The Machine Learning Pipeline Framework (MLPF) serves as a streamlined interface for training and evaluating machine learning models. At its heart, the MLPipeline class orchestrates the entire workflow, from data preprocessing to model training. The pipeline is designed with flexibility in mind, supporting multiple model types including Logistic Regression, Decision Trees, and Random Forests through a simple registry system. This design makes it straightforward to switch between different models while maintaining a consistent interface for data processing and training.

The pipeline integrates feature engineering capabilities with model training, providing a cohesive workflow that handles both numerical and categorical data appropriately. By abstracting away the complexity of data preprocessing and model training, it allows users to focus on the higher-level aspects of their machine learning tasks rather than implementation details. The structure ensures that all data goes through proper preprocessing steps before being fed into any model, reducing the chance of errors and inconsistencies in the training process.

Feature Engineer

class FeatureEngineer:
    def __init__(self):
        self.transformers = {}
        self.numeric_col = []
        self.categorical_columns = []

    def add_numeric_features(self, columns):
        self.numeric_columns = columns
        self.transformers['standard_scaler'] = StandardScaler()

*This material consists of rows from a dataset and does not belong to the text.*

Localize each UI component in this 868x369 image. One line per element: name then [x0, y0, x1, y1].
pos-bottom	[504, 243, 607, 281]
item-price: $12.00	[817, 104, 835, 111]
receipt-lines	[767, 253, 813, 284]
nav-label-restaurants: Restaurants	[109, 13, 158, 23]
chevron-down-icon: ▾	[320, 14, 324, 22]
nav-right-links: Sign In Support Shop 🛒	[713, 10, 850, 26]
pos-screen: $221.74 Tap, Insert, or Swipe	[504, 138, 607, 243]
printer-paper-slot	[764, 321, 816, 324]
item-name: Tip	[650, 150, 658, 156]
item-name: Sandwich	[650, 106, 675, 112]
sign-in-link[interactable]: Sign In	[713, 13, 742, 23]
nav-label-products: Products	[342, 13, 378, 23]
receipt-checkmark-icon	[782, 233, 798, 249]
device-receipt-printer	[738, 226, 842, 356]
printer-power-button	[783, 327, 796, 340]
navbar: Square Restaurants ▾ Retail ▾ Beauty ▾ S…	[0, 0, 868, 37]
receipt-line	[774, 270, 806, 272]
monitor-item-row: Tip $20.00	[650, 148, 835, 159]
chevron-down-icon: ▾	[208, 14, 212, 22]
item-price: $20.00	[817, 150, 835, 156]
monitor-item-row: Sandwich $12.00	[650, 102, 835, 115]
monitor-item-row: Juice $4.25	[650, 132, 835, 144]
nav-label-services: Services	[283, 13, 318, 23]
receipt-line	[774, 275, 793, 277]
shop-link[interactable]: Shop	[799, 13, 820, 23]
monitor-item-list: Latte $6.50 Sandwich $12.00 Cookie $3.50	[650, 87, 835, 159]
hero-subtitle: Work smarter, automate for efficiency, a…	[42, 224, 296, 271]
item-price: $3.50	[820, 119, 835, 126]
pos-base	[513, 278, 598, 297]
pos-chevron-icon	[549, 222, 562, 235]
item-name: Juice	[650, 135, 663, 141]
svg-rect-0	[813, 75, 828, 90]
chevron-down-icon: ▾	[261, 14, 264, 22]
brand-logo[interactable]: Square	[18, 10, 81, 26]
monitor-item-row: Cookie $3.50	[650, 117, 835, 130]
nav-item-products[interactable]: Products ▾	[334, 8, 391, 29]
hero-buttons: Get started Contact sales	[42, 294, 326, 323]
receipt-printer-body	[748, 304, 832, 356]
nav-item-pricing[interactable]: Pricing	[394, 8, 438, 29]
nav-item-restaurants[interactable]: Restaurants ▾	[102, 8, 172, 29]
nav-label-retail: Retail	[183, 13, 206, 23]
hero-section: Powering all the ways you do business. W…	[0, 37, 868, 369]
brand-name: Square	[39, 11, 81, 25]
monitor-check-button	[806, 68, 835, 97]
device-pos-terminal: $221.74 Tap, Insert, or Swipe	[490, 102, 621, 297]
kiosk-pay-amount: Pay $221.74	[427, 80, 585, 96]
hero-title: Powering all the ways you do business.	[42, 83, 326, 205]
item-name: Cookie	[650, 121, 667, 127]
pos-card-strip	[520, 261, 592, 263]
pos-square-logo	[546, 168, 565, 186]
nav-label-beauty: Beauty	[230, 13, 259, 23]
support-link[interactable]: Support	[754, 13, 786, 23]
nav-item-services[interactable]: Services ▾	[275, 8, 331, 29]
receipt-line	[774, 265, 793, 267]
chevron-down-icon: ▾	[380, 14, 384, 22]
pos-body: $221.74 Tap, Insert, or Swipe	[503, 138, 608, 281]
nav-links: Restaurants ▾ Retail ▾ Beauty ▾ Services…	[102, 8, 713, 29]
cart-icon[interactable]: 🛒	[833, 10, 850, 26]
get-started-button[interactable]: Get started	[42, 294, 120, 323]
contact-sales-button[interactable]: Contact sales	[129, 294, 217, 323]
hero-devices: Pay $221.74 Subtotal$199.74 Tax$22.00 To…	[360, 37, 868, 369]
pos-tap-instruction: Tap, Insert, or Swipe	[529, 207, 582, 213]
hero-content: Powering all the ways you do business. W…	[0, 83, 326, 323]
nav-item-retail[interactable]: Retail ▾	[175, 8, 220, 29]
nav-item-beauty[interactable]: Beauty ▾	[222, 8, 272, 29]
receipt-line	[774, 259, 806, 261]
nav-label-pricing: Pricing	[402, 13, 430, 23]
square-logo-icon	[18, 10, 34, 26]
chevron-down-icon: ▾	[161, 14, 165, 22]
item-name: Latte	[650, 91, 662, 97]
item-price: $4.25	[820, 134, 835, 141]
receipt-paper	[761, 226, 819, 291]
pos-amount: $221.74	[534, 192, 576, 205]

    def add_categorical_features(self, columns):
        self.categorical_columns = columns

    def create_features(self, data: pd.DataFrame) -> pd.DataFrame:
        df = data.copy()

        if self.numeric_columns:
            df[self.numeric_columns] = self.transformers['standard_scaler'].fit_transform(df[self.numeric_columns])

        return df

The FeatureEngineer class represents a sophisticated approach to data transformation and preparation. It implements essential preprocessing steps including standardization for numerical features and encoding for categorical variables. The system maintains separate handling for different types of features, allowing for appropriate transformations to be applied to each data type. The standardization process uses sklearn’s StandardScaler, ensuring that numerical features are properly scaled to have zero mean and unit variance, which is crucial for many machine learning algorithms to perform optimally.

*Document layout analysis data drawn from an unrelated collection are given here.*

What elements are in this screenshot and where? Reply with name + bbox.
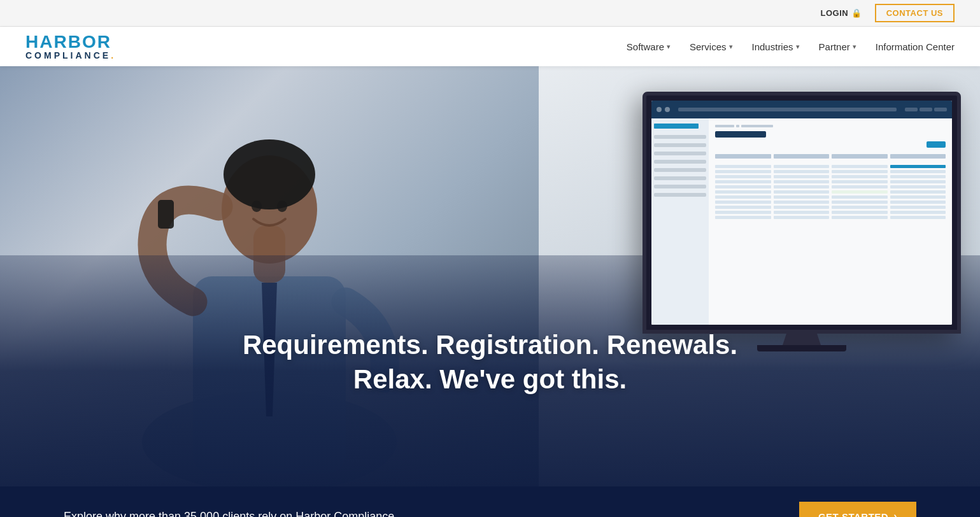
monitor-table-row-2: [715, 170, 946, 173]
monitor-btn-3: [934, 108, 947, 111]
monitor-top-bar: [651, 101, 952, 118]
nav-information-center[interactable]: Information Center: [876, 41, 955, 52]
get-started-button[interactable]: GET STARTED ›: [799, 502, 916, 517]
monitor-main-content: [709, 118, 952, 325]
hero-headline: Requirements. Registration. Renewals. Re…: [0, 328, 980, 397]
svg-point-7: [252, 201, 262, 212]
monitor-dot-2: [665, 107, 670, 112]
monitor-sidebar-item-1: [654, 135, 706, 139]
monitor-screen-outer: [643, 92, 961, 334]
cta-banner: Explore why more than 35,000 clients rel…: [0, 486, 980, 517]
lock-icon: 🔒: [851, 8, 862, 18]
nav-software[interactable]: Software ▾: [627, 41, 671, 52]
hero-headline-line1: Requirements. Registration. Renewals.: [0, 328, 980, 363]
monitor-table-body: [715, 165, 946, 219]
monitor-sidebar-item-4: [654, 160, 706, 164]
monitor-sidebar-item-5: [654, 168, 706, 172]
monitor-managed-cell: [832, 190, 888, 194]
nav-partner[interactable]: Partner ▾: [819, 41, 856, 52]
monitor-screen: [651, 101, 952, 325]
monitor-col-4: [890, 154, 946, 159]
contact-us-button[interactable]: CONTACT US: [875, 4, 955, 22]
monitor-col-2: [774, 154, 830, 159]
get-started-label: GET STARTED: [818, 511, 888, 518]
monitor-table-row-9: [715, 206, 946, 209]
chevron-down-icon: ▾: [796, 43, 800, 51]
monitor-btn-1: [905, 108, 918, 111]
monitor-dot-1: [657, 107, 662, 112]
monitor-col-3: [832, 154, 888, 159]
chevron-down-icon: ▾: [853, 43, 856, 51]
top-bar: LOGIN 🔒 CONTACT US: [0, 0, 980, 27]
chevron-down-icon: ▾: [667, 43, 671, 51]
login-label: LOGIN: [821, 8, 849, 18]
logo-dot: .: [111, 50, 116, 60]
nav-industries[interactable]: Industries ▾: [752, 41, 800, 52]
monitor-sidebar-item-8: [654, 193, 706, 197]
login-link[interactable]: LOGIN 🔒: [821, 8, 862, 18]
monitor-illustration: [643, 92, 961, 359]
monitor-table-row-11: [715, 216, 946, 219]
logo-compliance: COMPLIANCE.: [25, 51, 116, 60]
hero-text-container: Requirements. Registration. Renewals. Re…: [0, 328, 980, 397]
cta-arrow-icon: ›: [893, 511, 897, 517]
svg-point-8: [277, 201, 287, 212]
monitor-content-area: [651, 118, 952, 325]
monitor-breadcrumb-2: [741, 125, 773, 127]
monitor-sidebar-item-7: [654, 185, 706, 188]
monitor-btn-2: [920, 108, 932, 111]
hero-headline-line2: Relax. We've got this.: [0, 362, 980, 397]
cta-text: Explore why more than 35,000 clients rel…: [64, 510, 394, 518]
nav-services[interactable]: Services ▾: [690, 41, 733, 52]
monitor-sidebar-item-3: [654, 152, 706, 155]
site-header: HARBOR COMPLIANCE. Software ▾ Services ▾…: [0, 27, 980, 66]
monitor-table-header: [715, 154, 946, 159]
monitor-table-row-8: [715, 201, 946, 204]
monitor-sidebar-item-6: [654, 176, 706, 180]
logo-harbor: HARBOR: [25, 33, 116, 51]
monitor-logo: [654, 124, 699, 129]
monitor-address-bar: [678, 108, 897, 111]
monitor-breadcrumb: [715, 125, 946, 127]
monitor-table-row-10: [715, 211, 946, 214]
monitor-table-row-4: [715, 180, 946, 183]
chevron-down-icon: ▾: [729, 43, 733, 51]
monitor-table-row-3: [715, 175, 946, 178]
monitor-action-button: [927, 141, 946, 148]
main-nav: Software ▾ Services ▾ Industries ▾ Partn…: [627, 41, 955, 52]
hero-section: Requirements. Registration. Renewals. Re…: [0, 66, 980, 486]
monitor-table-row-1: [715, 165, 946, 168]
monitor-table-row-6: [715, 190, 946, 194]
monitor-breadcrumb-1: [715, 125, 734, 127]
svg-rect-6: [158, 200, 174, 229]
monitor-sidebar-item-2: [654, 143, 706, 147]
monitor-sidebar: [651, 118, 709, 325]
monitor-table-row-7: [715, 195, 946, 199]
site-logo[interactable]: HARBOR COMPLIANCE.: [25, 33, 116, 60]
monitor-col-1: [715, 154, 771, 159]
monitor-breadcrumb-sep: [736, 125, 739, 127]
monitor-nav-buttons: [905, 108, 947, 111]
monitor-page-title: [715, 131, 766, 138]
monitor-table-row-5: [715, 185, 946, 188]
svg-point-5: [224, 139, 315, 209]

What makes this feature engineering system particularly useful is its stateful nature - it remembers the transformations applied during training and can consistently apply the same transformations to new data during prediction. This is essential for maintaining the integrity of the machine learning pipeline in production environments. The system is also extensible, designed to accommodate additional transformation types and feature engineering steps as needed.

Running the Pipeline

The main execution script serves as the entry point for the entire framework, demonstrating its practical application using the Iris dataset as an example. It showcases how to properly initialize the pipeline, prepare data, train models, and evaluate their performance. The script handles command-line arguments to specify which model to use, making it easy to experiment with different algorithms. It implements a complete workflow from data loading to model evaluation, including proper train-test splitting to assess model generalization.

The runner provides clear feedback about the process, including model training and testing scores, making it easy to compare the performance of different models. It also includes error handling for cases where unsupported models are requested, ensuring graceful failure when invalid inputs are provided. The implementation demonstrates best practices for machine learning workflows, including proper data splitting, feature preprocessing, and model evaluation.